Post by Chief Blur Buster » 19 Dec 2020, 16:49

griffin1987 wrote:
18 Dec 2020, 07:48
Would there be a way to reverse everything to use push instead of poll? Like freesync/g-sync kinda does it for monitors.
This could also lead to power savings which could be relevant for mobile users. The mouse would just send movement or clicks when they happen, up to x hz.
Thanks to mandatory timestamps for all mouse coordinates (with a strong recommendation that timestamps be sensor-side) -- the proposed HD Mouse Extensions API doesn't care if it's push or poll or even asynchronous (analog-like).

I've intentionally made HD Mouse API proposal agnostic on poll/push -- and sensor-side timestamping will help benchmark whether or not push/poll is lagged or not (and force vendors to improve that).
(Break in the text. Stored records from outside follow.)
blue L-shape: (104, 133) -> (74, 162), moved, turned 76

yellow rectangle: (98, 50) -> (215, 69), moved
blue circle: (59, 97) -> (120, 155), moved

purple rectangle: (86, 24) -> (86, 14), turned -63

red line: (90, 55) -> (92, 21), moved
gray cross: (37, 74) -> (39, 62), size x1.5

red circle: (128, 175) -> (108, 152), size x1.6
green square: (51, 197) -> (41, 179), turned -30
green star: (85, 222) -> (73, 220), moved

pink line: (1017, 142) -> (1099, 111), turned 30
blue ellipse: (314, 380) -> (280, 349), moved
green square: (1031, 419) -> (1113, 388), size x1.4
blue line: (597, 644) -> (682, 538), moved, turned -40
HD Mouse API can use non-USB methods. Imagine connecting a Thunderbolt mouse with DMA permission granted, if it can be done in a secure way, with a sufficiently flexible cable! It's a bit overkill for majority, but that would be sort of the Holy Grail to run at direct dedicated PCI-X performance specs, if the cable is not TOO thick.

Another theoretical idea is GPIO based methods, like turning the mouse cable into a dedicated SPI bus to a special PCIe card in the computer. But we likely won't do that, because it's too specialized and would cost several hundred dollars per retail unit just to pay off the engineering/NRE costs. However, any hobbyist designer could theoretically try doing that, if they're familiar enough with creating a custom mouse driver that presents standard APIs (legacy mouse API and future HD Mouse API) to apps.
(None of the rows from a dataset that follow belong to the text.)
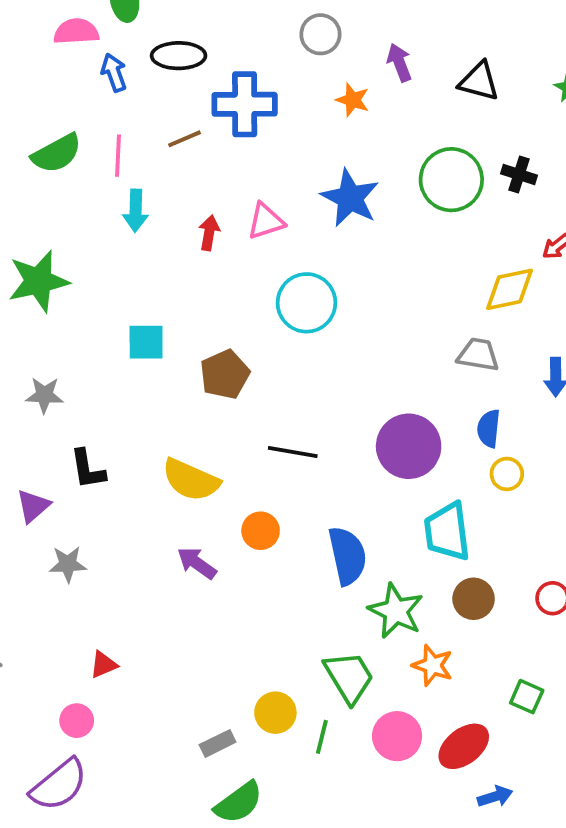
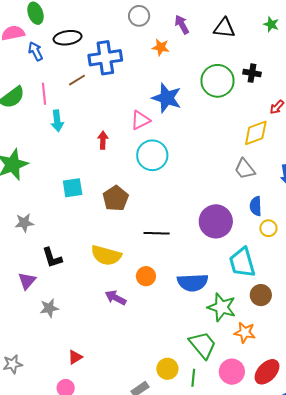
pink triangle: (266, 221) -> (140, 120), moved
red arrow: (209, 233) -> (103, 140), moved
gray trapezoid: (478, 355) -> (245, 169), turned -130
blue semicircle: (347, 556) -> (193, 282), turned 108

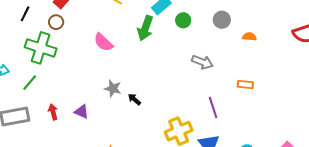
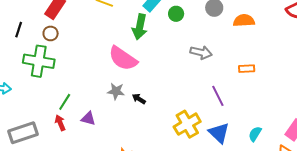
orange semicircle: (249, 37) -> (244, 21), size x1.5
pink semicircle: (103, 42) -> (123, 58), moved, size x1.4
green line: (30, 83) -> (65, 102), moved

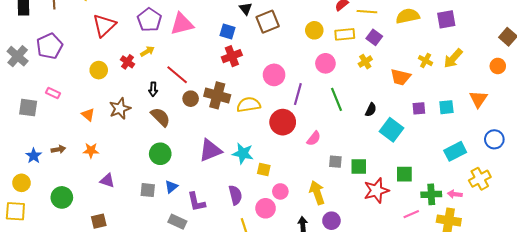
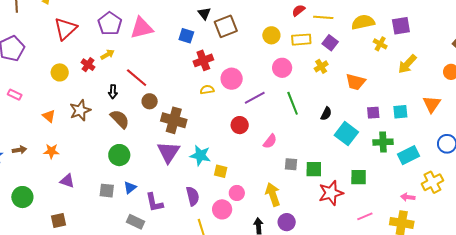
red cross: (232, 56) -> (203, 60), moved
yellow cross: (426, 61) -> (380, 44), moved
purple line: (298, 94) -> (255, 98), turned 45
brown cross: (217, 95) -> (174, 120), moved
yellow semicircle: (249, 105) -> (207, 90), moved, size x0.6
red circle: (283, 122) -> (240, 125), size x0.7
purple triangle: (210, 150) -> (168, 152), turned -35
green cross: (431, 194) -> (383, 142), moved

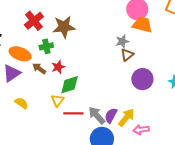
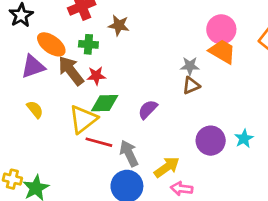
brown star: (64, 27) -> (119, 25), size x0.7
brown arrow: (39, 68) -> (71, 71), size x1.6
purple circle: (142, 79) -> (211, 141), moved
yellow triangle: (57, 100) -> (83, 119), size x1.6
purple semicircle: (111, 116) -> (148, 109), moved

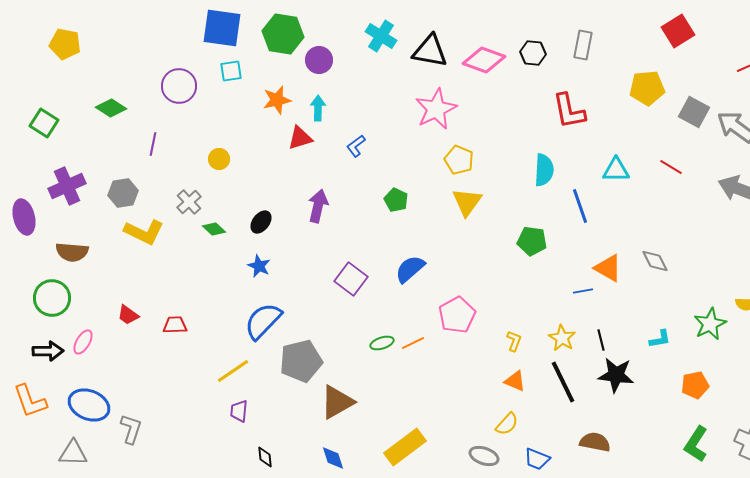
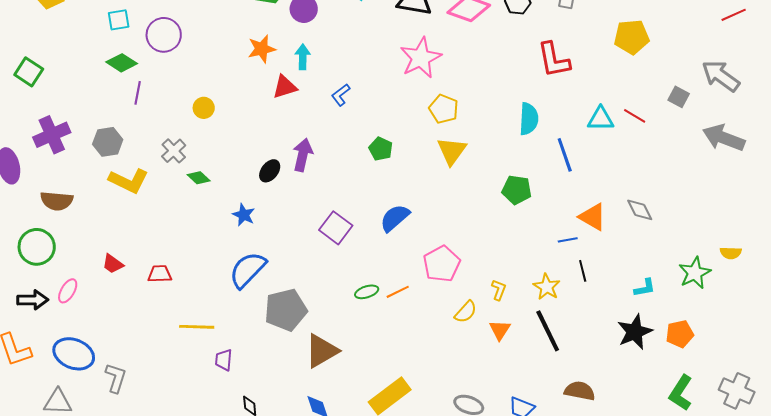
cyan square: (231, 71) -> (119, 20), moved
green diamond: (111, 108) -> (122, 63), moved
gray square: (694, 112) -> (679, 97), moved, size x0.7
red line: (671, 167) -> (635, 116), moved
black ellipse: (261, 222) -> (270, 171), moved
black line: (601, 340) -> (583, 271), moved
yellow line: (233, 371) -> (197, 327), moved, turned 36
black star: (616, 375) -> (635, 332), moved, turned -30
orange triangle: (515, 381) -> (500, 330), turned 40
yellow semicircle: (507, 424) -> (466, 312), moved

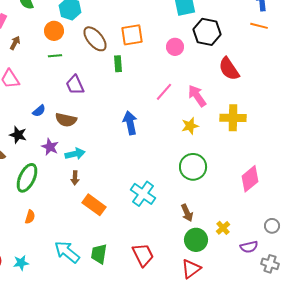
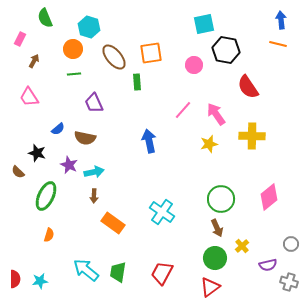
green circle: (193, 167) -> (221, 199), moved
brown arrow: (187, 213) -> (217, 228), moved
red trapezoid: (143, 255) -> (162, 273), turned -125

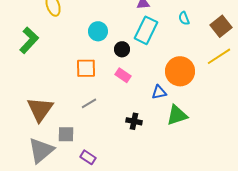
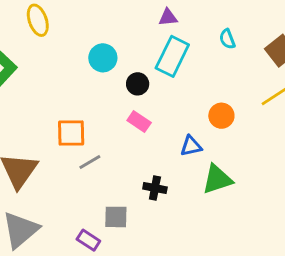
orange square: (86, 68) -> (71, 133), moved
orange circle: (180, 71) -> (221, 116), size x0.6
gray square: (66, 134) -> (116, 217), moved

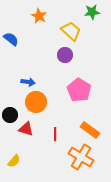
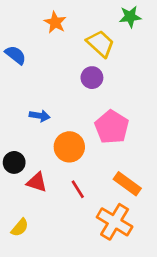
orange circle: (36, 102) -> (69, 147), moved
red line: (55, 134) -> (78, 189), turned -32

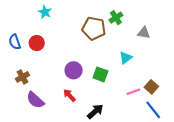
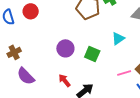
red circle: (37, 43) -> (31, 11), moved
red arrow: (69, 95) -> (65, 80), moved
However, behind-the-scenes, USB is the standard for mice, and high-rate USB is better done as a poll method for lower lag, since push-based USB is laggier. Polls can be continuous (for stationary mice) or only intermittent (movement + button). The problem with intermittent mode is the lag before the first movement/press when a mouse is dormant. Because of behind-the-scene USB sheninigians such as power management and such. Which is why some mice have a force always-poll (continuous 1000 Hz even with stationary mice).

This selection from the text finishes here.